## Records contained in a dataset
((

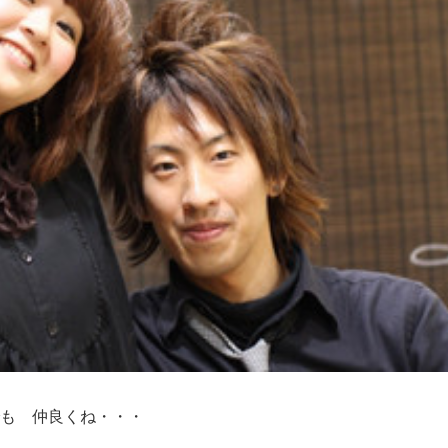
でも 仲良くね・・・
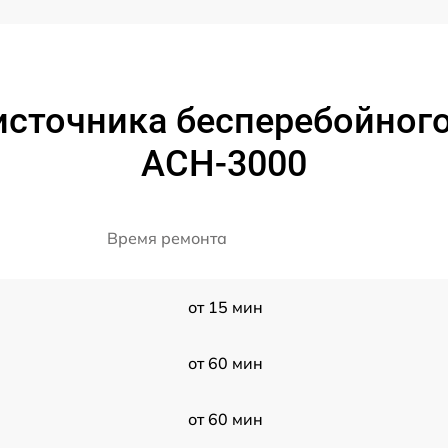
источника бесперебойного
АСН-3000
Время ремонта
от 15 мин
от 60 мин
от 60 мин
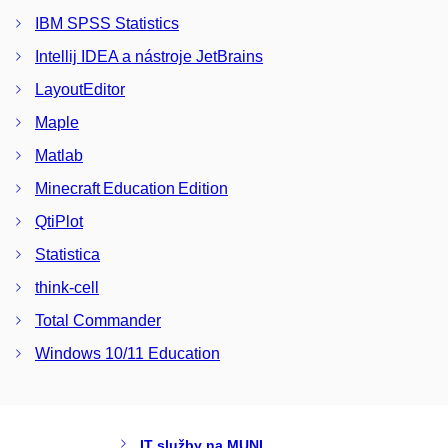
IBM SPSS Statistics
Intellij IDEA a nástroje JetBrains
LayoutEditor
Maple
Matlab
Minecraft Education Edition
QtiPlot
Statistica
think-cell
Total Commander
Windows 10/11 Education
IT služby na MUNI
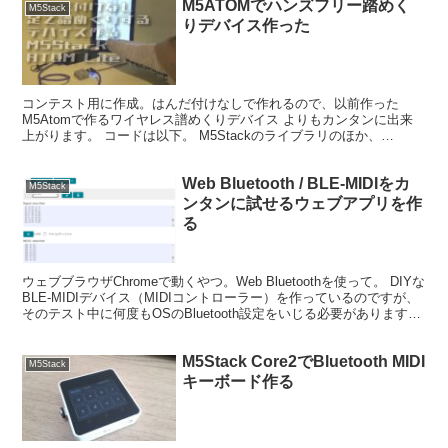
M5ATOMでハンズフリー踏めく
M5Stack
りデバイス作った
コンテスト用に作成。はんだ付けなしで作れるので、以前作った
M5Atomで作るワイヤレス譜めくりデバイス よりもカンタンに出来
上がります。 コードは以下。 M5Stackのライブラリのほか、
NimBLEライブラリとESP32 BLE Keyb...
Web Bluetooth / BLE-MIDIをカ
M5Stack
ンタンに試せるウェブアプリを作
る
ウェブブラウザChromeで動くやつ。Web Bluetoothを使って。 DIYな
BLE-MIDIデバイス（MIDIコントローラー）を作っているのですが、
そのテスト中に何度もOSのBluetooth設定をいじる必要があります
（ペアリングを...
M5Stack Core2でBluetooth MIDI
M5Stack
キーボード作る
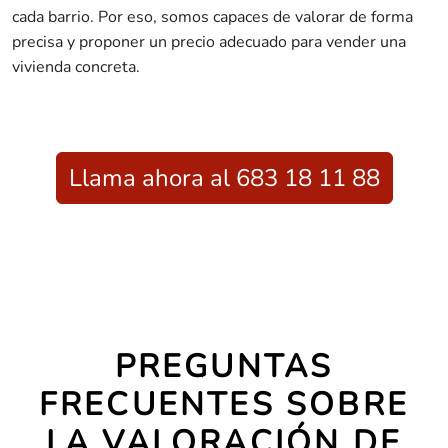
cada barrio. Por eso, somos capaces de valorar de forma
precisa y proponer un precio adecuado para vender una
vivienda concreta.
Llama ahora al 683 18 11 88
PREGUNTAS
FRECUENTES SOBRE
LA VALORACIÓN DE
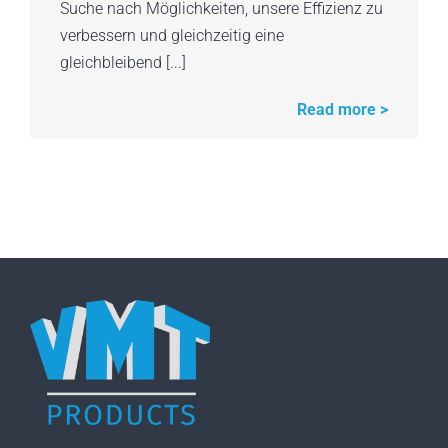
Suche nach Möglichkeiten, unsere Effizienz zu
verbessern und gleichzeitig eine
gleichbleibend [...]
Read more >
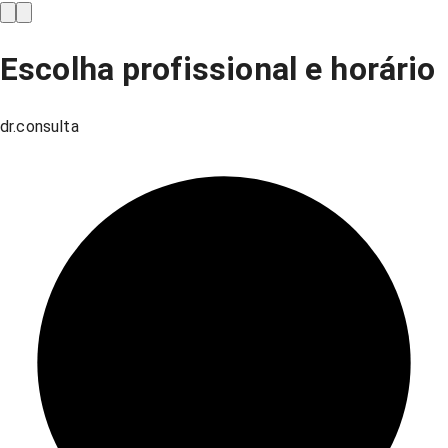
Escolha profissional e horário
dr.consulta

))
((

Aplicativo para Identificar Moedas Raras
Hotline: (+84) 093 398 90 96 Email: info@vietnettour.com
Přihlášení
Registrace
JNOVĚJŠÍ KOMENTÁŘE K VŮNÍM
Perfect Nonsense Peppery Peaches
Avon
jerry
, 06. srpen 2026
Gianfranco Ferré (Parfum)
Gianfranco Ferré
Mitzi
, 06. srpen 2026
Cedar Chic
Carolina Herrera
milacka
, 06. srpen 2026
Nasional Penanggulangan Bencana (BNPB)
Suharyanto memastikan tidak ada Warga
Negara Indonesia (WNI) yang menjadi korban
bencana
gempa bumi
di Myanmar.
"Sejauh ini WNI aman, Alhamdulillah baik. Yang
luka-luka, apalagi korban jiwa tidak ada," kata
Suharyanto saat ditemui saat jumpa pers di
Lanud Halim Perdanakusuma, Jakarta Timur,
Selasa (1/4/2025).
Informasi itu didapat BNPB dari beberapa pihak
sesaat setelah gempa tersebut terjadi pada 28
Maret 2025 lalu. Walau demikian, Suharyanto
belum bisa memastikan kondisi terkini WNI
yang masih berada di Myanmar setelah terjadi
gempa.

))

## Assignment
Above are the records. Identify each line that contains the word "Gianfranco".

## Expected answer
Gianfranco Ferré (Parfum)
Gianfranco Ferré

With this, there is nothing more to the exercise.